Pull each line containing "However" from the data.

Collected data
***

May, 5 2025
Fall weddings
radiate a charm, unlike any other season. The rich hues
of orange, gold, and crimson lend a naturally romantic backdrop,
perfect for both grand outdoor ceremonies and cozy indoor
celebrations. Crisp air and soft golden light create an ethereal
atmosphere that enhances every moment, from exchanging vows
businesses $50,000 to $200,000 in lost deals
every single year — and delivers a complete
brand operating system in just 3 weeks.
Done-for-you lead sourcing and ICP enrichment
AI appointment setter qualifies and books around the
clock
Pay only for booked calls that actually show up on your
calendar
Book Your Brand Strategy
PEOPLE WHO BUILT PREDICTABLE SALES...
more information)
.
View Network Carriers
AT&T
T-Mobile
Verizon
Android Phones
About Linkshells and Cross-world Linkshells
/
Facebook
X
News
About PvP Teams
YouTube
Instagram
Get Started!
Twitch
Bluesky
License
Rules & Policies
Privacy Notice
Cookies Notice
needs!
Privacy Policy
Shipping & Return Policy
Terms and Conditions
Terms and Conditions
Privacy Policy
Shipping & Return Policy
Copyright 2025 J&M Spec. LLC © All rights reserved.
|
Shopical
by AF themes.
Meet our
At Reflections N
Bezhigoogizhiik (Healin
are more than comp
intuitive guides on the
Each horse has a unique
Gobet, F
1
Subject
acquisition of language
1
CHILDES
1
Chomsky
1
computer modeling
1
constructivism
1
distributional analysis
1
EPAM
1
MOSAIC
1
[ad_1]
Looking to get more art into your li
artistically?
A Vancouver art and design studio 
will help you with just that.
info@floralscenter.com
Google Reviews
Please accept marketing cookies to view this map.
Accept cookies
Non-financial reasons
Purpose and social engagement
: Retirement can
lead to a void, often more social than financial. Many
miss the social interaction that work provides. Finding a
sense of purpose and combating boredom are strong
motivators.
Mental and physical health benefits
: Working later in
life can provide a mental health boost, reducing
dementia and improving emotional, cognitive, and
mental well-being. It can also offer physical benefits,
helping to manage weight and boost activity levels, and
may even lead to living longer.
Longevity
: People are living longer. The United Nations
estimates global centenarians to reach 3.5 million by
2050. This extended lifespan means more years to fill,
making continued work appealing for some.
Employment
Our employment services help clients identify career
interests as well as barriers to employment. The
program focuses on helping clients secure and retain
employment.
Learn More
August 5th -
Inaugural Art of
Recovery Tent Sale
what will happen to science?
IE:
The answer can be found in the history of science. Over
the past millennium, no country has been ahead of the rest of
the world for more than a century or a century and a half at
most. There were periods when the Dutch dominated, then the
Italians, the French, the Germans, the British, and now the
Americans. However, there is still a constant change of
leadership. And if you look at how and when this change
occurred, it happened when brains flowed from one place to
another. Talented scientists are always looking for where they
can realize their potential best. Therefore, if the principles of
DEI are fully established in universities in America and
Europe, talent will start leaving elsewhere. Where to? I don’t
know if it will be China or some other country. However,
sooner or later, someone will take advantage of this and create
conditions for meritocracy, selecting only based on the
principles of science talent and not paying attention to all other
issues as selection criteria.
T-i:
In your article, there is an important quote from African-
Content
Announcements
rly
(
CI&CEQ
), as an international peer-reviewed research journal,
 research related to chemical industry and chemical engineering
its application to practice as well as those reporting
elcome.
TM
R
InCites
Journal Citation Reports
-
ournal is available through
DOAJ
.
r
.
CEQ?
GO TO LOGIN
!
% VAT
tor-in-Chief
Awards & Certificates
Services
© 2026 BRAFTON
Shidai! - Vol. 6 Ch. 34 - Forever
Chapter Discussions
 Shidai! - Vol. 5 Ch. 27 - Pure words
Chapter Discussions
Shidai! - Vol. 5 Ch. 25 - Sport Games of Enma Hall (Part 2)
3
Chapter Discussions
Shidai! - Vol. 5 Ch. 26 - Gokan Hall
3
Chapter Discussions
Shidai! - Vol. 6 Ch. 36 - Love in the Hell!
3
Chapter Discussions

***

*Written answer*.
Americans. However, there is still a constant change of
know if it will be China or some other country. However,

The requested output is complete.